Open versus laparoscopic adrenalectomy for localised adrenocortical carcinoma.

2020 
OBJECTIVE: The purpose of the study was to compare the long-term outcomes of patients with localized adrenocortical carcinoma (ACC) subjected to open versus laparoscopic surgery. DESIGN: Retrospective study. PATIENTS: This retrospective study included 46 patients with the ACC ENSAT stage I-III of whom 23 underwent open surgery (OA group) whereas 23 were subjected to laparoscopic adrenalectomy (LA group). The main outcomes analysed in the study were differences between the OA and LA groups in recurrence free survival (RFS) and overall survival (OS).
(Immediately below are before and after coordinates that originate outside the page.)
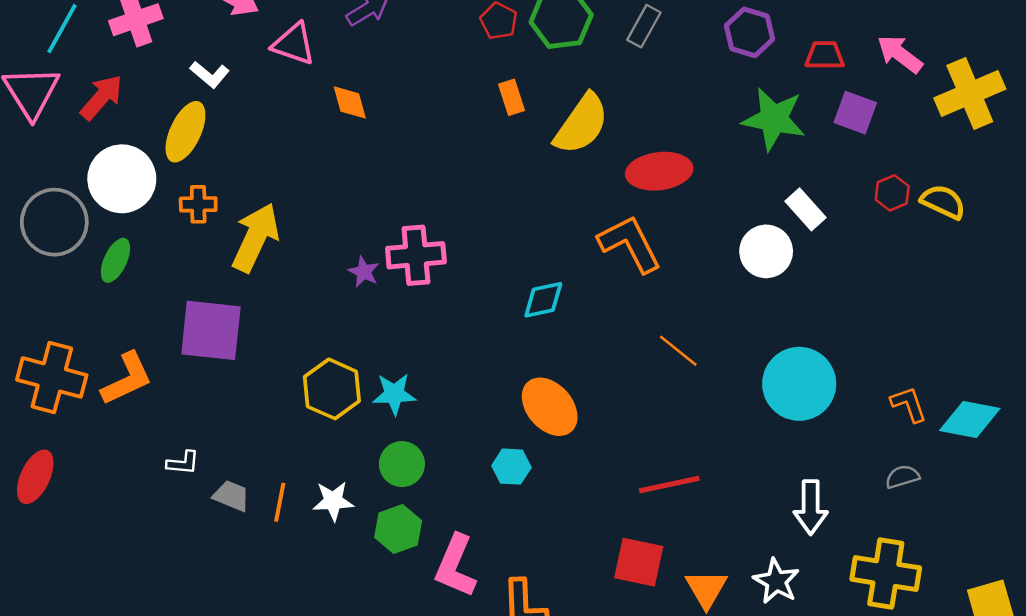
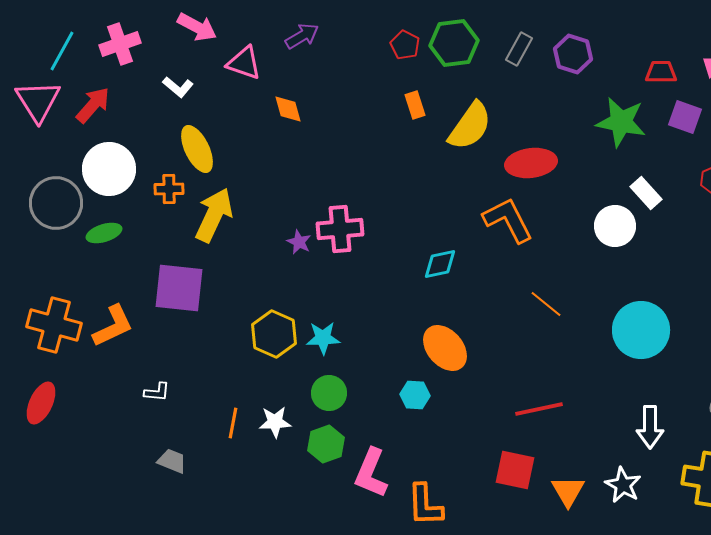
purple hexagon: (750, 32) -> (573, 54), moved
yellow ellipse: (185, 132) -> (197, 149), moved, turned -51
green ellipse: (115, 260) -> (104, 233), turned 48
gray trapezoid: (231, 496) -> (172, 461), moved

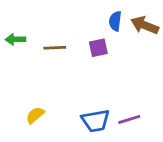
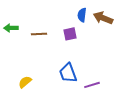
blue trapezoid: (96, 121) -> (68, 73), moved, turned 80

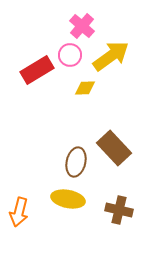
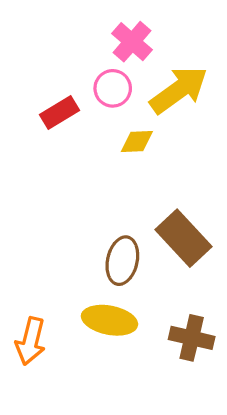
red rectangle: (37, 70) -> (60, 113), size x0.7

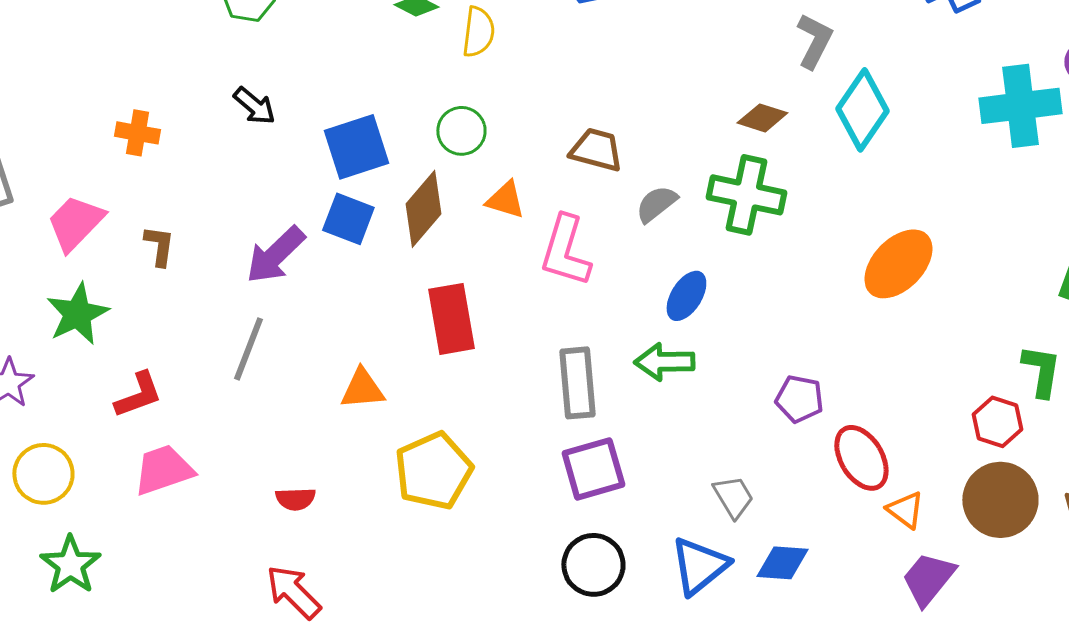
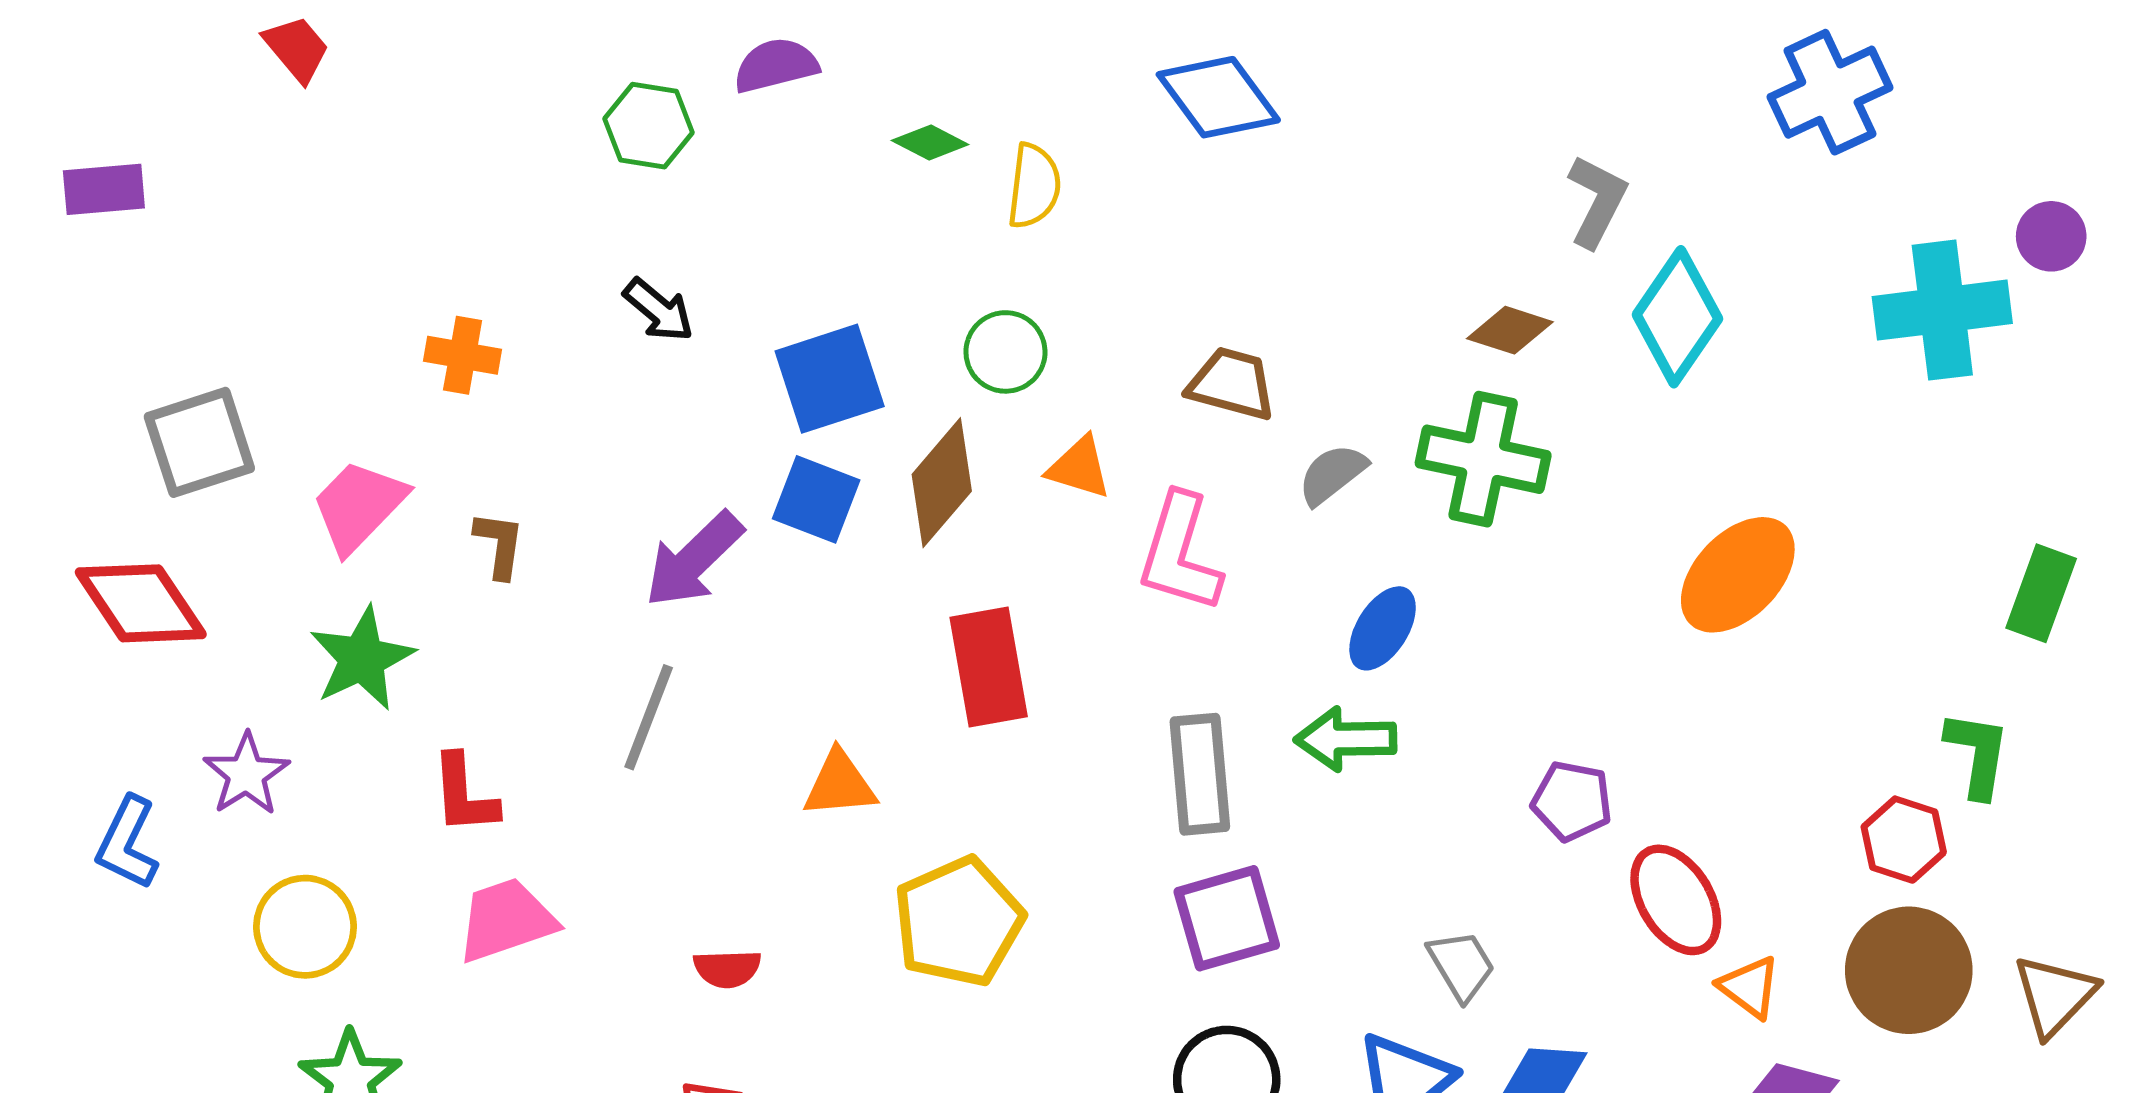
red L-shape: (138, 395) -> (464, 794), turned 106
RESULTS: Patients in OA group had larger tumours (120 (70-250) mm vs. 75 (26-110) mm; p<0.001), higher Ki-67 index (16 (1-65) % vs. 10 (1-25) %; p=0.04) and higher disease stage (p=0.01) compared to the patients in the LA group. The median duration of follow-up for patients underwent OA and LA was 51 (12-174) and 53 (5-127) months, respectively. Eight patients (5 OA, 3 LA) experienced recurrent disease whereas six patients (3 OA, 3 LA) died during follow-up. No differences in RFS and OS were found between patients who underwent open or laparoscopic surgery. CONCLUSION: The study demonstrated that in patients with localised ACC and without invasion of extra-adrenal tissues LA is a plausible treatment option in terms of RFS and OS. However, our results are limited to referral centres with large experience in the management of patients with ACC and may not necessarily apply to nonspecialised centres.